しかし、ガルデス軍においても、クレアムーンの罠を警戒して、全軍を二手に別けることで時間差をつけ、クレアムーン軍に攻撃を仕掛ける。
火攻めと奇襲が入り乱れ両軍は混乱、指揮系統もない混戦状態となるが、「奇襲によって最小限の犠牲で敵の拠点を陥落させる」という目的が果たせないと悟ったクレアムーン軍は、これ以上の戦いはいたずらに損害を出すだけと撤退した。


戦いの結末

両軍が最も避けたかった消耗戦となったが、領土を防衛したガルデス共和国軍の勝利に終わる。
また、この戦いで議会を通さず軍を独断で動かしたレディスに対して、緊急事態とはいえ、度を越しているとゴゥドは徹底的に糾弾し、不信任案を提出して彼女を議長の座から引きずり落とし、自らがその後任となる。

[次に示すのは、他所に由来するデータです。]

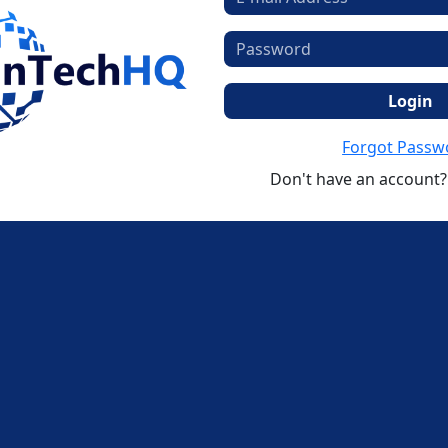
Login
Forgot Passw
Don't have an account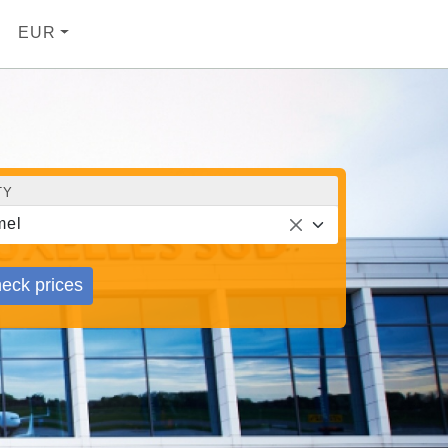
EUR
TY
mel
eck prices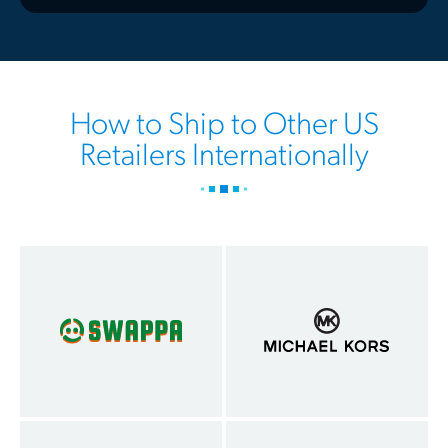
How to Ship to Other US
Retailers Internationally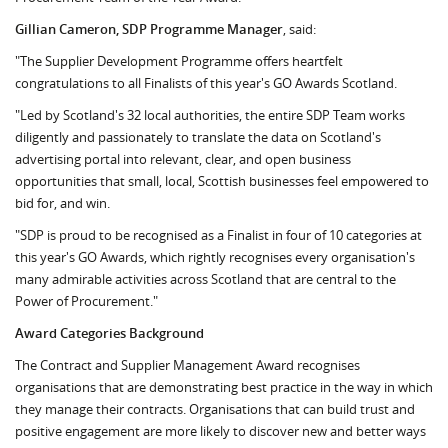
Gillian Cameron, SDP Programme Manager
, said:
"The Supplier Development Programme offers heartfelt
congratulations to all Finalists of this year's GO Awards Scotland.
"Led by Scotland's 32 local authorities, the entire SDP Team works
diligently and passionately to translate the data on Scotland's
advertising portal into relevant, clear, and open business
opportunities that small, local, Scottish businesses feel empowered to
bid for, and win.
"SDP is proud to be recognised as a Finalist in four of 10 categories at
this year's GO Awards, which rightly recognises every organisation's
many admirable activities across Scotland that are central to the
Power of Procurement."
Award Categories Background
The Contract and Supplier Management Award recognises
organisations that are demonstrating best practice in the way in which
they manage their contracts. Organisations that can build trust and
positive engagement are more likely to discover new and better ways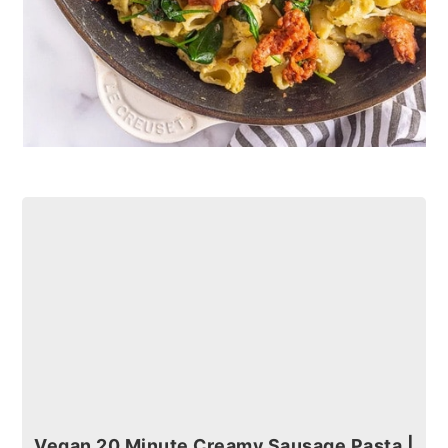
Vegan 20 Minute Creamy Sausage Pasta |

レディスエヴェリーナが時間をかけて潜入させた、情報を提供したという密偵も、この直後連絡が途絶えたことから、クレアムーン軍によって正体が発覚、処断されたと思われる。
この戦いの影の貢献者でありながら、その任務内容から、後世に名を残すことはなかったが、巫女位の一人で、作戦会議に参加するほどの人材であったと言われている。